Lei, scettica all’inizio, ebbe a ricredersi non appena i due entrarono assieme nella sala prove, dove il singer poté dimostrare la sua spiccata propensione alla recitazione musicale oltre alla straordinaria estensione vocale che lo ha contraddistinto per gran parte della sua carriera. Il risultato fu un singolo leggendario, di grande impatto sull’opinione pubblica e ampiamente rivalutato nel corso del tempo a venire.
Riproporlo è impresa audace e rischiosa, ma va riconosciuto all’Orchestra Sinfonica Abruzzese di aver svolto un lavoro egregio. Menzione di merito va al cantante Antonello Carozza, sempre in controllo della voce nonostante la difficoltà del pezzo, a suo agio nell’ottava più alta ma convincente, soprattutto, nella voce graffiante dove, a detta di chi scrive, ha saputo esprimere al meglio il suo talento nell’interpretare Mercury. Bravissima il soprano Sara Borrelli che, senza voler strafare, ha saputo omaggiare la Caballé (impresa impossibile per il 90% delle cantanti al mondo) con un’esecuzione pulita, soprattutto nelle complesse armonizzazioni.

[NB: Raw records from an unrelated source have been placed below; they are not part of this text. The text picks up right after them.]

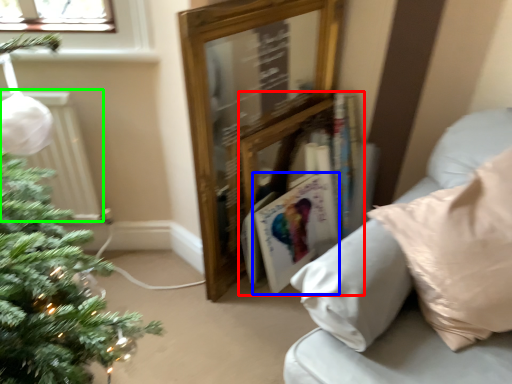 Question: Which is nearer to the book (highlighted by a red box)? magazine (highlighted by a blue box) or radiator (highlighted by a green box).

Choices:
 (A) magazine
 (B) radiator

Answer: (A) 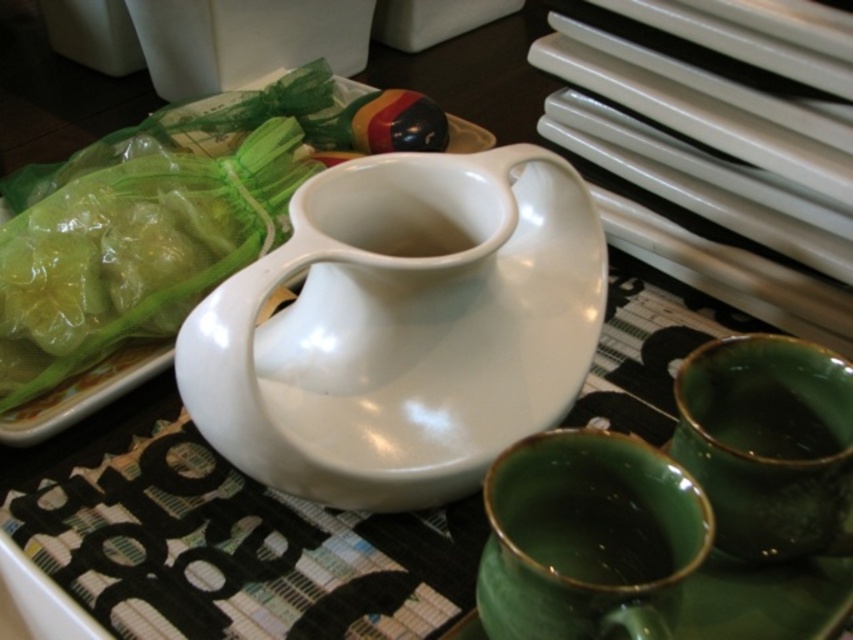 The width and height of the screenshot is (853, 640). What do you see at coordinates (189, 189) in the screenshot? I see `white glossy bowl at center` at bounding box center [189, 189].

Does white glossy bowl at center have a lesser width compared to green glossy cups at lower right?

No.

Is point (339, 108) behind point (799, 518)?

That is True.

The image size is (853, 640). I want to click on white glossy bowl at center, so click(189, 189).

Does white glossy jug at center appear over green glossy cups at lower right?

Indeed, white glossy jug at center is positioned over green glossy cups at lower right.

Is white glossy jug at center wider than green glossy cups at lower right?

Yes.

What do you see at coordinates (403, 326) in the screenshot? I see `white glossy jug at center` at bounding box center [403, 326].

The height and width of the screenshot is (640, 853). Identify the location of white glossy jug at center. (403, 326).

Does green glossy gravy boat at lower right appear on the left side of green glossy cups at lower right?

Correct, you'll find green glossy gravy boat at lower right to the left of green glossy cups at lower right.

Between green glossy gravy boat at lower right and green glossy cups at lower right, which one has less height?

With less height is green glossy gravy boat at lower right.

Where is `green glossy gravy boat at lower right`? This screenshot has height=640, width=853. green glossy gravy boat at lower right is located at coordinates (587, 538). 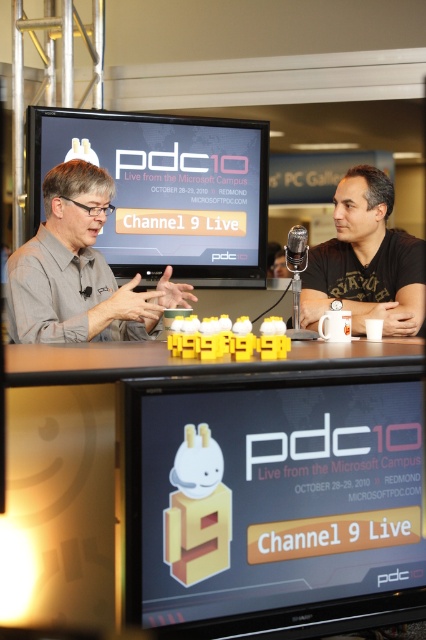 Is matte black monitor at center above black plastic microphone at center?

Yes.

Between matte black monitor at center and black plastic microphone at center, which one appears on the right side from the viewer's perspective?

Positioned to the right is black plastic microphone at center.

From the picture: Measure the distance between point [155,246] and camera.

Point [155,246] and camera are 3.25 meters apart from each other.

Identify the location of matte black monitor at center. (166, 189).

Which is more to the left, gray matte shirt at left or black matte t-shirt at right?

Positioned to the left is gray matte shirt at left.

Which of these two, gray matte shirt at left or black matte t-shirt at right, stands taller?

black matte t-shirt at right is taller.

Locate an element on the screen. gray matte shirt at left is located at coordinates (78, 269).

Where is `gray matte shirt at left`? gray matte shirt at left is located at coordinates (78, 269).

Between matte black monitor at center and gray matte shirt at left, which one has more height?

matte black monitor at center

Is matte black monitor at center shorter than gray matte shirt at left?

No.

At what (x,y) coordinates should I click in order to perform the action: click on matte black monitor at center. Please return your answer as a coordinate pair (x, y). Looking at the image, I should click on click(x=166, y=189).

This screenshot has width=426, height=640. I want to click on matte black monitor at center, so click(x=166, y=189). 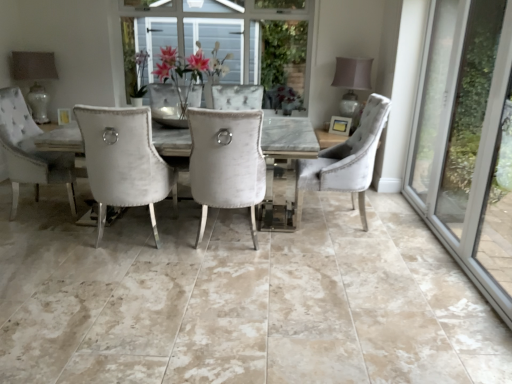 Identify the location of vacant space underneath velvet white chair at center, marked as the 2th chair in a right-to-left arrangement (from a real-world perspective). (224, 238). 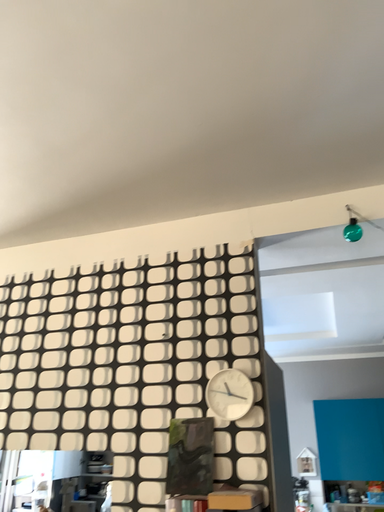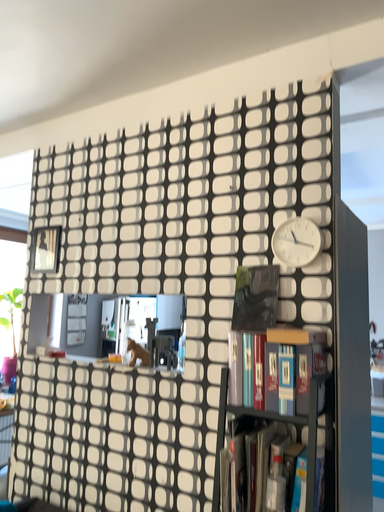 Question: Which way did the camera rotate in the video?

Choices:
 (A) rotated upward
 (B) rotated downward

Answer: (B) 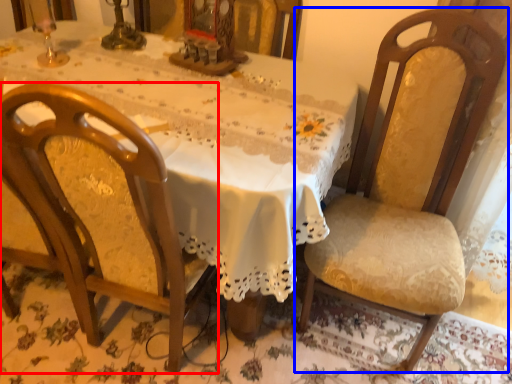 Question: Which object is closer to the camera taking this photo, chair (highlighted by a red box) or chair (highlighted by a blue box)?

Choices:
 (A) chair
 (B) chair

Answer: (A) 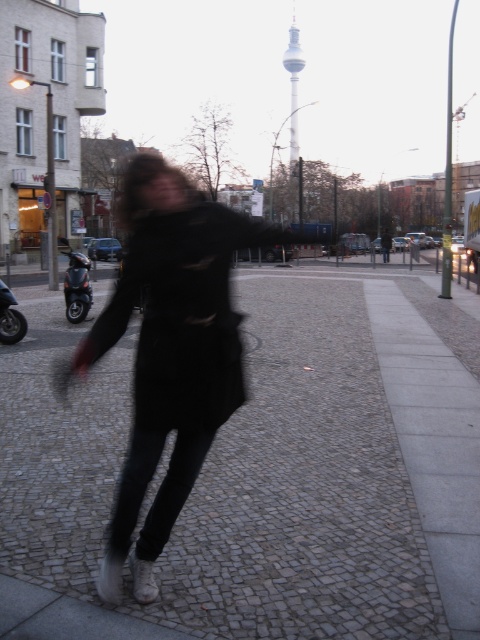 You are a delivery person who needs to reach the television tower in Berlin. You have a scooter that can travel 10 feet per second. The brushed metal scooter at left is 37.62 feet away from you. How many seconds will it take to reach the television tower?

The distance between you and the brushed metal scooter at left is 37.62 feet. Since the scooter can travel at 10 feet per second, it will take 3.762 seconds to reach the television tower.

You are a delivery person trying to reach the television tower in the background. You see a ripped black coat at center and a brushed metal scooter at left. Which object is closer to the path leading to the television tower?

The ripped black coat at center is positioned on the right side of the brushed metal scooter at left, so the scooter is closer to the path leading to the television tower since it is positioned to the left of the coat. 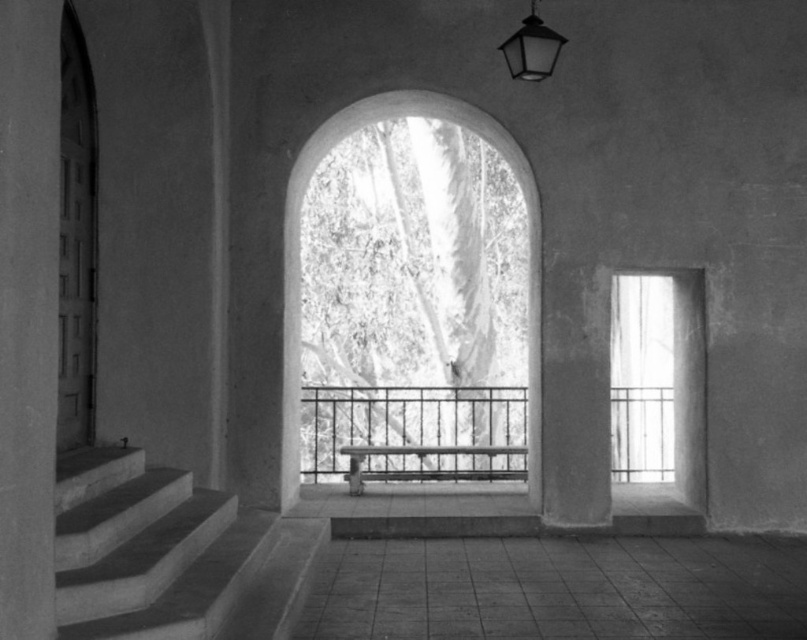 You are standing inside the building and want to look through the clear glass window at right. Is the metallic black balustrade at center blocking your view of the window?

The metallic black balustrade at center is in front of the clear glass window at right, so it would block your view of the window. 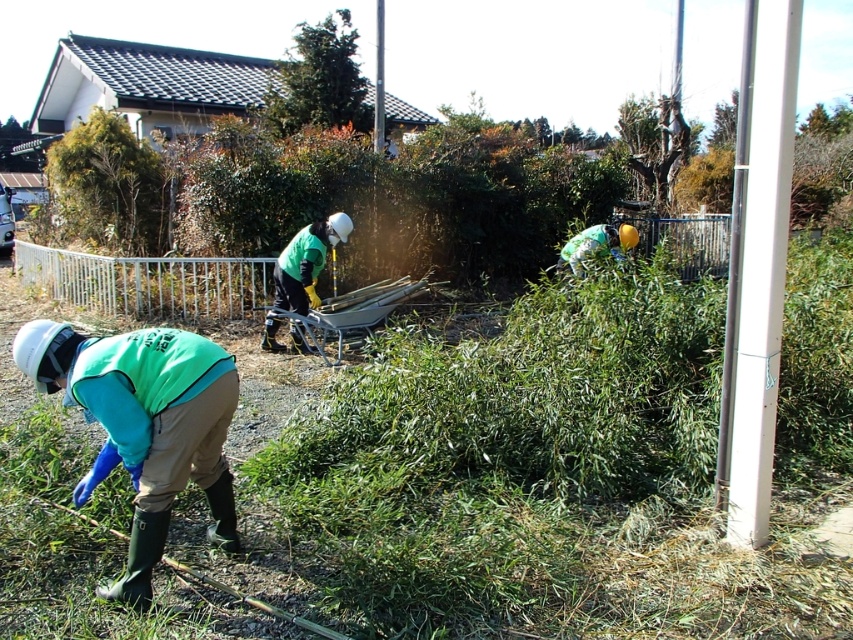 You are a safety inspector standing at the center of the scene. You need to check the safety distance between the green matte jacket at lower left and the nearest worker. Is the distance between them sufficient according to the safety regulation that requires at least 3 meters between workers?

The distance between the green matte jacket at lower left and the nearest worker is 3.06 meters, which meets the safety regulation requirement of at least 3 meters. Therefore, the distance is sufficient.

You are standing in the residential area with the traditional house. You see a point marked at coordinate (306, 262). What object does this point correspond to?

The point at coordinate (306, 262) corresponds to the green fabric jacket at center.

You are standing at the center of the image and want to locate the green matte jacket at lower left. Which direction should you look to find it?

The green matte jacket at lower left is located at the lower left direction from your current position at the center of the image.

Per narrare una carriera come quella dei Queen, e una vita controversa come quella di Freddie Mercury, due ore di show non bastano, ecco perché è da premiare l’aver dato spazio alla descrizione di “Love Kills” o “Mother Love” prima della conclusiva “The show must on”, anthemica e carica di pathos come sempre. Così come interessante è stata l’interpretazione di “We will rock you”, più rockeggiante dell’originale grazie al coinvolgimento, appunto, di un’Orchestra, ma meno “epica” nel suo incedere. Aspetto che, invece, contraddistingue l’originale. Ma va bene così.
Uno spettacolo apprezzabile, pulito nella sua messa in scena, scandito da ritmi precisi e in grado di soddisfare sia i neofiti che i più navigati appassionati dei Queen.